Ma quale fosse l’interesse di Giuseppe Galasso per le ragioni dell’economia è dimostrato dal capitolo che egli dedicò alla figura dell’“imprenditore meridionale” nel libro “L’ altra Europa”, pubblicato da Mondadori nel 1982. Agli studiosi, anche di grande nome, che pensavano che la fiacchezza delle capacità imprenditoriali dei Napoletani dipendesse dall’alchimia perversa dei “fattori umani” lo storico napoletano obiettò che ancora nella prima metà dell’Ottocento il “Mezzogiorno andava smaltendo il peso massiccio e paralizzante del suo passato feudale”. I Borbone aprirono l’economia industriale del Regno a capitali e a imprenditori stranieri: questa politica contribuì a rendere ancora più debole lo spirito di iniziativa della borghesia meridionale e impedì, di fatto, anche la modernizzazione dell’agricoltura: e Galasso considerava l’arretratezza dell’economia agricola ancora più grave della debolezza del capitalismo industriale napoletano. Gravi furono gli errori dei Borbone, ma non meno gravi furono quelli dello Stato unitario, le cui èlites non seppero, o non vollero, disegnare, per il Sud, un modello di sviluppo che mettesse al centro del sistema il patrimonio di tecniche e di valori dell’artigianato meridionale.

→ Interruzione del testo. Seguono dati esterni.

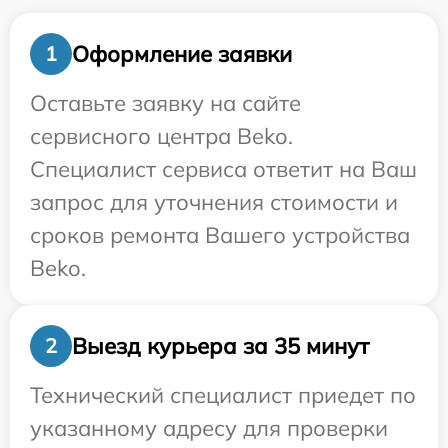
Оформление заявки
1
Оставьте заявку на сайте
сервисного центра Beko.
Специалист сервиса ответит на Ваш
запрос для уточнения стоимости и
сроков ремонта Вашего устройства
Beko.
Выезд курьера за 35 минут
2
Технический специалист приедет по
указанному адресу для проверки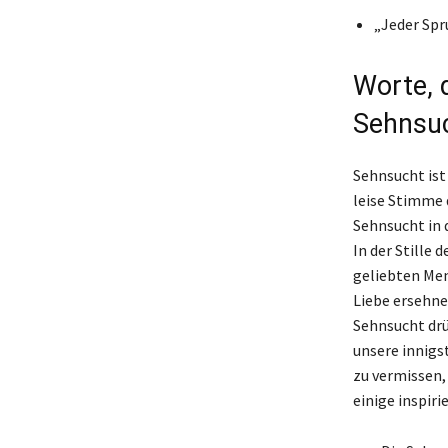
„Jeder Spru
Worte, 
Sehnsu
Sehnsucht ist 
leise Stimme d
Sehnsucht in 
In der Stille
geliebten Men
Liebe ersehne
Sehnsucht drü
unsere innigs
zu vermissen, 
einige inspir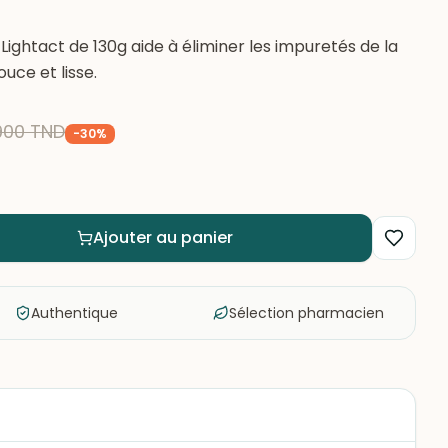
Lightact de 130g aide à éliminer les impuretés de la
ouce et lisse.
900
TND
-
30
%
Ajouter au panier
Authentique
Sélection pharmacien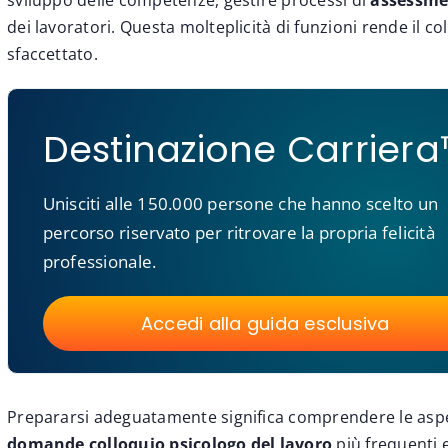
sviluppo delle competenze, gestire processi di
assessme
dei lavoratori. Questa molteplicità di funzioni rende il c
sfaccettato.
Destinazione Carrier
Unisciti alle 150.000 persone che hanno scelto un
percorso riservato per ritrovare la propria felicità
professionale.
Accedi alla guida esclusiva
Prepararsi adeguatamente significa comprendere le aspett
domande colloquio psicologo del lavoro
più frequenti 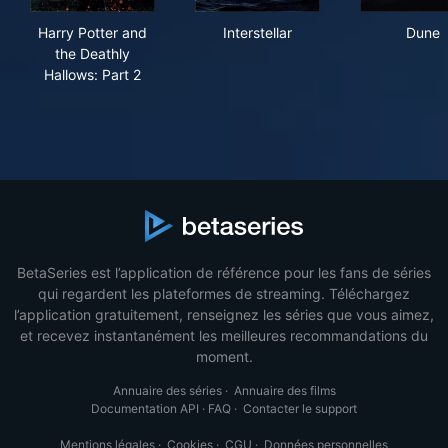
Harry Potter and the Deathly Hallows: Part 2
Interstellar
Dun
Harry Potter and
Interstellar
Dune
the Deathly
Hallows: Part 2
BetaSeries est l’application de référence pour les fans de séries
qui regardent les plateformes de streaming. Téléchargez
l’application gratuitement, renseignez les séries que vous aimez,
et recevez instantanément les meilleures recommandations du
moment.
Annuaire des séries
·
Annuaire des films
Documentation API
·
FAQ
·
Contacter le support
Mentions légales
·
Cookies
·
CGU
·
Données personnelles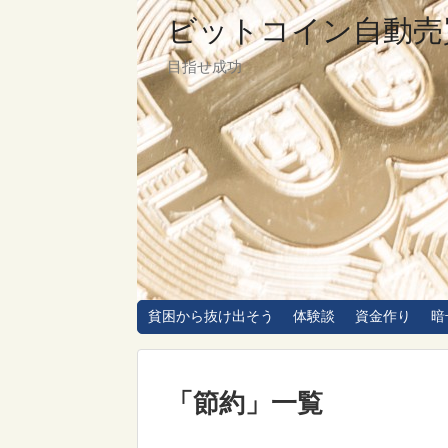
ビットコイン自動売
目指せ成功
貧困から抜け出そう
体験談
資金作り
暗
「
節約
」
一覧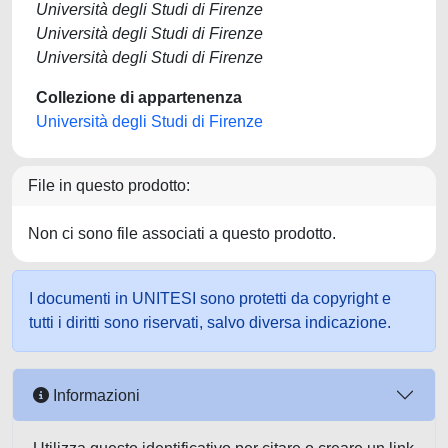
Università degli Studi di Firenze
Università degli Studi di Firenze
Università degli Studi di Firenze
Collezione di appartenenza
Università degli Studi di Firenze
File in questo prodotto:
Non ci sono file associati a questo prodotto.
I documenti in UNITESI sono protetti da copyright e
tutti i diritti sono riservati, salvo diversa indicazione.
Informazioni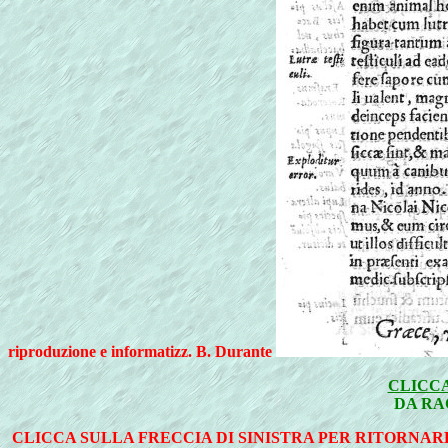
riproduzione e informatizz. B. Durante
CLICCA
DA RA
CLICCA SULLA FRECCIA DI SINISTRA PER RITORNAR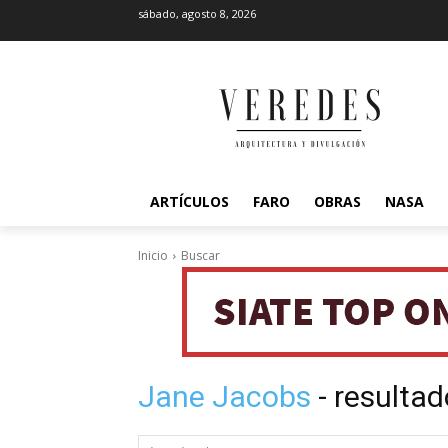
sábado, agosto 8, 2026
ARTÍCULOS
FARO
OBRAS
NASA
Inicio
Buscar
Jane Jacobs
- resulta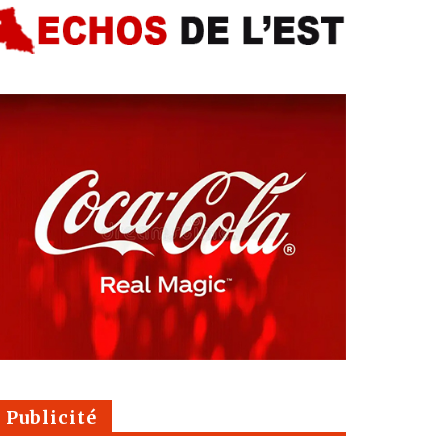
Publicité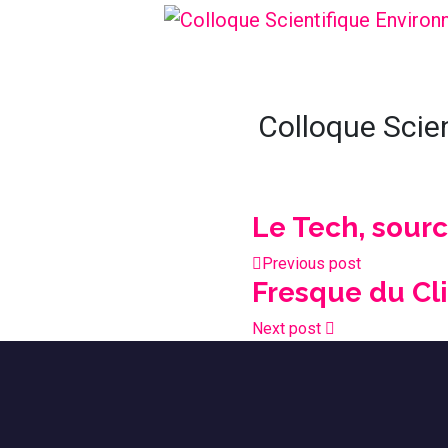
Colloque Scie
Le Tech, sourc
Previous post
Fresque du Cl
Next post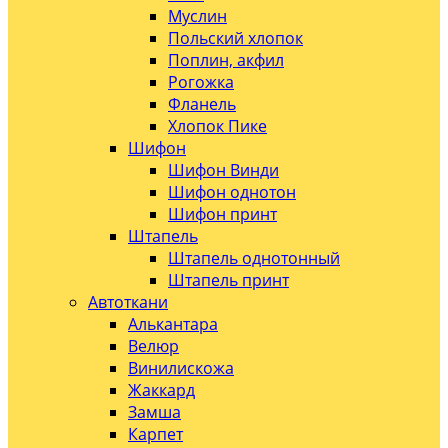
Муслин
Польский хлопок
Поплин, акфил
Рогожка
Фланель
Хлопок Пике
Шифон
Шифон Винди
Шифон однотон
Шифон принт
Штапель
Штапель однотонный
Штапель принт
Автоткани
Алькантара
Велюр
Винилискожа
Жаккард
Замша
Карпет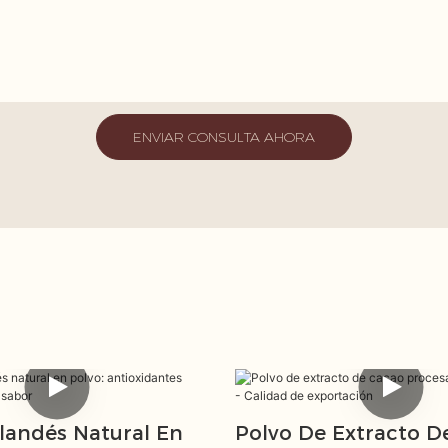
ENVIAR CONSULTA AHORA
landés Natural En
Polvo De Extracto D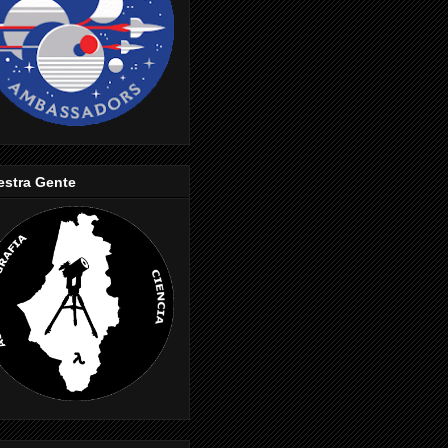
estra Gente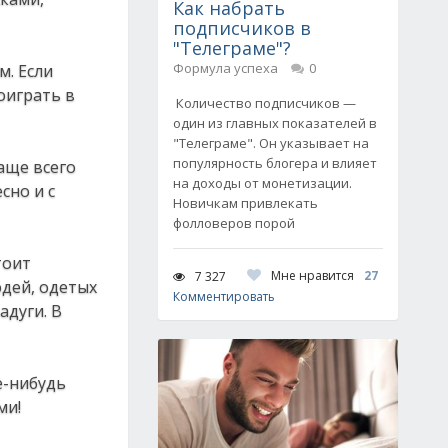
Как набрать
подписчиков в
"Телеграме"?
Формула успеха
0
. Если
оиграть в
Количество подписчиков —
один из главных показателей в
"Телеграме". Он указывает на
популярность блогера и влияет
аще всего
на доходы от монетизации.
сно и с
Новичкам привлекать
фолловеров порой
тоит
Мне нравится
27
7 327
дей, одетых
Комментировать
адуги. В
е-нибудь
ми!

Il saggio sulla figura dell’”imprenditore meridionale” analizza anche la situazione degli anni ’70 del Novecento e risulta un perfetto “esempio” del metodo storiografico dell’autore, della vastità dei suoi studi, della capacità di individuare nessi e relazioni tra aspetti e problemi della politica, dell’economia, delle dottrine: significativa, per esempio, è l’analisi che Galasso conduce sul saggio con cui F.S.Nitti apre, di fatto, la ”questione meridionale”: “Il grande dissidio della vita italiana. L’Italia del Nord e l’Italia del Sud”.

L’ultimo articolo, pubblicato sul “Corriere del Mezzogiorno” il 9 febbraio e intitolato “Il Meridione rischia di sparire”, basta da solo a spiegare l’intensità della passione civile di Giuseppe Galasso, la forza luminosa dell’amore per la sua terra, e la gravità della perdita. Dopo aver ricordato che la diminuzione della popolazione campana è una cattiva notizia, dopo aver notato che il Mezzogiorno è assente dai programmi elettorali dei partiti, soprattutto di quelli che “si sentono presuntuosamente già vincitori”, Galasso si rivolge con sarcastica amarezza ai politici e li esorta a non usare più parole e espressioni come “meridionalismo”, “le due Italie”, “coesione”, “questione meridionale”: “Sono ormai tutte “cattive parole”, cioè parole indecenti non degne della buona società e delle sue buone materie”.

In poche righe, un saggio storico, un amaro e commosso saluto alla sua terra, un memorabile epitaffio per la sua tomba.